[TASK DIRECTIONS] Of the entries below, return exactly those lines that fall between the one containing "I'm OK with cookies (254, 293)" and the one containing "Úžasná práce Prostějov (57, 2467)", the two end lines included.

--- DATA TO EXAMINE Enclosed Below ---

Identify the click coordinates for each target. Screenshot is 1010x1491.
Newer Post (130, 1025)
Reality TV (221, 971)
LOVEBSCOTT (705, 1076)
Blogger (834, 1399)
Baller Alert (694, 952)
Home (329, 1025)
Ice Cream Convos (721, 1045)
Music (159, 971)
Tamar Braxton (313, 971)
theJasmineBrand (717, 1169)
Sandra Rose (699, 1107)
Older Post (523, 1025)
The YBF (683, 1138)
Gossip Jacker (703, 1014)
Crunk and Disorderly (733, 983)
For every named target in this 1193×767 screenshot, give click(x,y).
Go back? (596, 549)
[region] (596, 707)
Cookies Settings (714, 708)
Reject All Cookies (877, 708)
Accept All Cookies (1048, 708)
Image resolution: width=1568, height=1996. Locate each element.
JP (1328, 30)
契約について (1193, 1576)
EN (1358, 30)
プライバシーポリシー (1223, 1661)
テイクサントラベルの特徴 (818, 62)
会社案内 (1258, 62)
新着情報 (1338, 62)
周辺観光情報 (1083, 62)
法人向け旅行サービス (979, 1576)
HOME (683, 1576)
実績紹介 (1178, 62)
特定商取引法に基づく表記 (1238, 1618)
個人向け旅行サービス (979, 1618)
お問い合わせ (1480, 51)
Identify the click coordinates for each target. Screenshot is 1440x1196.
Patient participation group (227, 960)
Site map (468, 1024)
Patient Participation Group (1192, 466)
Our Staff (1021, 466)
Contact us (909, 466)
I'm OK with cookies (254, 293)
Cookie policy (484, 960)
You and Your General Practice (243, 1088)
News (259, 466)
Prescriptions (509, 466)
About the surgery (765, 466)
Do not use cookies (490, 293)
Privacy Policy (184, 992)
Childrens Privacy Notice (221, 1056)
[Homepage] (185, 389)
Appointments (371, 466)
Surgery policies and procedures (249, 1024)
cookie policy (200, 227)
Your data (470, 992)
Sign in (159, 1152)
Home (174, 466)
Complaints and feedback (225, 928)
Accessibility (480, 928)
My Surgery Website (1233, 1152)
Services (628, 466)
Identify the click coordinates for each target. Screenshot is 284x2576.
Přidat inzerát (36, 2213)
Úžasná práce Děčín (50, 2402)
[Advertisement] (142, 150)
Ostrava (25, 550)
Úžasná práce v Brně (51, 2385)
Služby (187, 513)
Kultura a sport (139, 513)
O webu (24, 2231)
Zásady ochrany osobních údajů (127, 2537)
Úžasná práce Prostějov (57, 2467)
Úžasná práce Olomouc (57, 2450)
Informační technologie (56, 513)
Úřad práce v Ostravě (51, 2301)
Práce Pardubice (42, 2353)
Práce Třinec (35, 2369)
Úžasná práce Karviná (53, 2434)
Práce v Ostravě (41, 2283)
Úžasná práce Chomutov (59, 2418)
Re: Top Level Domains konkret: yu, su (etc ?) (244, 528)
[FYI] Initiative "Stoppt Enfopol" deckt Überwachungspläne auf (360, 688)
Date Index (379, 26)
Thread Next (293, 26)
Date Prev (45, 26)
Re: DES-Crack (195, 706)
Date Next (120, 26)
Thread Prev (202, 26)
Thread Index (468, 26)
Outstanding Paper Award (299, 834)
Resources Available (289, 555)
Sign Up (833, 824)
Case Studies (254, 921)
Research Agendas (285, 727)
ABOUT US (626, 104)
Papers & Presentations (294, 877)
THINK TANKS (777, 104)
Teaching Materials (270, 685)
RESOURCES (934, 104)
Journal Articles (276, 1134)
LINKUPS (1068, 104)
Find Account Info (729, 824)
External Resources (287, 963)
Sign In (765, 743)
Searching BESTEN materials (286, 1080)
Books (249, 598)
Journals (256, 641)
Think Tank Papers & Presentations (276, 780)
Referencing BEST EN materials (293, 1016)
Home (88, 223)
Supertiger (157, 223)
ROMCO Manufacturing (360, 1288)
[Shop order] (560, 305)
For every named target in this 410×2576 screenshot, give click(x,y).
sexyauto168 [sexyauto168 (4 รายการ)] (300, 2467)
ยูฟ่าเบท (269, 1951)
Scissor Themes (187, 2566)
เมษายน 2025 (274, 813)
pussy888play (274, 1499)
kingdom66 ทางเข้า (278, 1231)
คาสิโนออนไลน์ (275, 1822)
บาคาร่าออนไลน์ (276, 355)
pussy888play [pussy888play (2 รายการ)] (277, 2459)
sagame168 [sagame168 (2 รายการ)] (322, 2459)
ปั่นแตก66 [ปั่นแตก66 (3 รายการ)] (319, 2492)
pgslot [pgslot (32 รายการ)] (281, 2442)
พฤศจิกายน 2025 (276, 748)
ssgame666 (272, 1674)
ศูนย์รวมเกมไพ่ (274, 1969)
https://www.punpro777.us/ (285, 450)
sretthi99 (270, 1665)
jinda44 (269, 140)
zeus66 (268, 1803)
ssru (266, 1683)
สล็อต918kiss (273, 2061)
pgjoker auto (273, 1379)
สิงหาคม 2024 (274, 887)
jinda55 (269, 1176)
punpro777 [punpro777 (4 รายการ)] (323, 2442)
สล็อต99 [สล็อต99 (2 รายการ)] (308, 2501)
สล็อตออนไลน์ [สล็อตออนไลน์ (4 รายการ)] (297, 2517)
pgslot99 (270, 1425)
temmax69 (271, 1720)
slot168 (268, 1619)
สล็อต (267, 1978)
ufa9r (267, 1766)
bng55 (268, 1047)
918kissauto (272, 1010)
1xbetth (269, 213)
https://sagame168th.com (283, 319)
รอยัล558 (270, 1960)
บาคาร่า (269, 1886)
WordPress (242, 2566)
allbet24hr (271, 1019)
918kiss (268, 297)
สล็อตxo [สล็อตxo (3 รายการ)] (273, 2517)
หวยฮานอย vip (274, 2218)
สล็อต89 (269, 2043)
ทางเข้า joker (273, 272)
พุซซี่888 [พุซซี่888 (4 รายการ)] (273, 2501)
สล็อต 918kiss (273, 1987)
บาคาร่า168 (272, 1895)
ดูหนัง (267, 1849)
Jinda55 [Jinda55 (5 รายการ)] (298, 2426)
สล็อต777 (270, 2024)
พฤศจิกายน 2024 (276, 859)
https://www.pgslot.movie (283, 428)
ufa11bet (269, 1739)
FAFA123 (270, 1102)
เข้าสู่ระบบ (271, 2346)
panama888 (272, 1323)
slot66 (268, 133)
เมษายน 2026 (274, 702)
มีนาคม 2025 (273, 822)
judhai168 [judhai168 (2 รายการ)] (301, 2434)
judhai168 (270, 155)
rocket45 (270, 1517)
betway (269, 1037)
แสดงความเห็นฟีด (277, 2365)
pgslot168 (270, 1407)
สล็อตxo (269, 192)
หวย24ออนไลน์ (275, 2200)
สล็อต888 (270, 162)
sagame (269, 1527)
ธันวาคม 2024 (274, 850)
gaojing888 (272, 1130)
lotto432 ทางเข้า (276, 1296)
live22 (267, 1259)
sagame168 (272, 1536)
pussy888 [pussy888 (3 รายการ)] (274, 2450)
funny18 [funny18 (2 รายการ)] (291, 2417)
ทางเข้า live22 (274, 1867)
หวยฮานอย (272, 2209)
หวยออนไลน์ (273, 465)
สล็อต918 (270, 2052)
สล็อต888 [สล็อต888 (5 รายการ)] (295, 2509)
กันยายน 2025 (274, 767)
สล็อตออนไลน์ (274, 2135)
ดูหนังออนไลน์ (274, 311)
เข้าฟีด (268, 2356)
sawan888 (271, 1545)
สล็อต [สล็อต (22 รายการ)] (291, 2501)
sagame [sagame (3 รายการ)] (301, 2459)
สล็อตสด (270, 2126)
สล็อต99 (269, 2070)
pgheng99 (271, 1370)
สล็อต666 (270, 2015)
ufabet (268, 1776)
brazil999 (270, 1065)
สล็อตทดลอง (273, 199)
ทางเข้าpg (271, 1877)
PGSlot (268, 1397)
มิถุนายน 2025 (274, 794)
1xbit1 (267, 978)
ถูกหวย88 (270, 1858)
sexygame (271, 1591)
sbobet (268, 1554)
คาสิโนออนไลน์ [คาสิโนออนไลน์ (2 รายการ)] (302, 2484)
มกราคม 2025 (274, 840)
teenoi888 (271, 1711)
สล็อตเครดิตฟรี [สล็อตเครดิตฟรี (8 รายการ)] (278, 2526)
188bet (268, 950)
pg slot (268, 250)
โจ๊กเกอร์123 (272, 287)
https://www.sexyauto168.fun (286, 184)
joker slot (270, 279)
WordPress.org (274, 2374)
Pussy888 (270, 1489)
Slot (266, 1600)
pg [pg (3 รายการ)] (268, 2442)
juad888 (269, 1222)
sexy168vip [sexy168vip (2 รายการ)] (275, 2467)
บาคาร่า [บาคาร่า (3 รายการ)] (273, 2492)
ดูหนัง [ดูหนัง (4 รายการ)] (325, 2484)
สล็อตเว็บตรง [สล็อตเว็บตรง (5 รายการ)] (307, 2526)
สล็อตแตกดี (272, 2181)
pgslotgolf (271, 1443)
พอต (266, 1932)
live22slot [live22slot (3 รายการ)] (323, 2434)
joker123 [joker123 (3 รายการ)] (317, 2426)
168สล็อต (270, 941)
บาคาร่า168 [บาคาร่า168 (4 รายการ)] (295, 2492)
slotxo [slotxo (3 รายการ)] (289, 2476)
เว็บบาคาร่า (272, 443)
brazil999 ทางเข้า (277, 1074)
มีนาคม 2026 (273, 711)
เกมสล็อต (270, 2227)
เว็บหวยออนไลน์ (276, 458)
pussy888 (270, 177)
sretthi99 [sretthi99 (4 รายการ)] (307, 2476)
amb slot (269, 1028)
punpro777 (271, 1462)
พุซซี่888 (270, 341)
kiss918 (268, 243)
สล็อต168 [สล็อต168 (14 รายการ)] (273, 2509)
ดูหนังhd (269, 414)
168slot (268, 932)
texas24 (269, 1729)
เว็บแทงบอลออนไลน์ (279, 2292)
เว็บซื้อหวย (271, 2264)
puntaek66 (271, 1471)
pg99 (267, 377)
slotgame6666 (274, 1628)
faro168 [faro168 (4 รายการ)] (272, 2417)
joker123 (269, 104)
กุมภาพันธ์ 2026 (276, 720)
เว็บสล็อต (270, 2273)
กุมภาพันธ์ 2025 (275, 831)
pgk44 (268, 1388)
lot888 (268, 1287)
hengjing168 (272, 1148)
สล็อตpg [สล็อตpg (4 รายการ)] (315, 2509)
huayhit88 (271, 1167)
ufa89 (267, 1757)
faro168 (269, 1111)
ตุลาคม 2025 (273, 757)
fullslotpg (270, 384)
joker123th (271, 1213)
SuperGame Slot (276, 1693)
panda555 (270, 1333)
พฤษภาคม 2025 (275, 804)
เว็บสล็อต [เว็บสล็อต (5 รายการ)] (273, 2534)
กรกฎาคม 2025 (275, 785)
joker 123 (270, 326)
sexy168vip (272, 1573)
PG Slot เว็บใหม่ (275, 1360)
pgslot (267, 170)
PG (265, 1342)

--- End of Enclosed DATA TO EXAMINE ---

[RESULT OF THE EXERCISE]
I'm OK with cookies (254, 293)
Cookie policy (484, 960)
You and Your General Practice (243, 1088)
News (259, 466)
Prescriptions (509, 466)
About the surgery (765, 466)
Do not use cookies (490, 293)
Privacy Policy (184, 992)
Childrens Privacy Notice (221, 1056)
[Homepage] (185, 389)
Appointments (371, 466)
Surgery policies and procedures (249, 1024)
cookie policy (200, 227)
Your data (470, 992)
Sign in (159, 1152)
Home (174, 466)
Complaints and feedback (225, 928)
Accessibility (480, 928)
My Surgery Website (1233, 1152)
Services (628, 466)
Identify the click coordinates for each target. Screenshot is 284x2576.
Přidat inzerát (36, 2213)
Úžasná práce Děčín (50, 2402)
[Advertisement] (142, 150)
Ostrava (25, 550)
Úžasná práce v Brně (51, 2385)
Služby (187, 513)
Kultura a sport (139, 513)
O webu (24, 2231)
Zásady ochrany osobních údajů (127, 2537)
Úžasná práce Prostějov (57, 2467)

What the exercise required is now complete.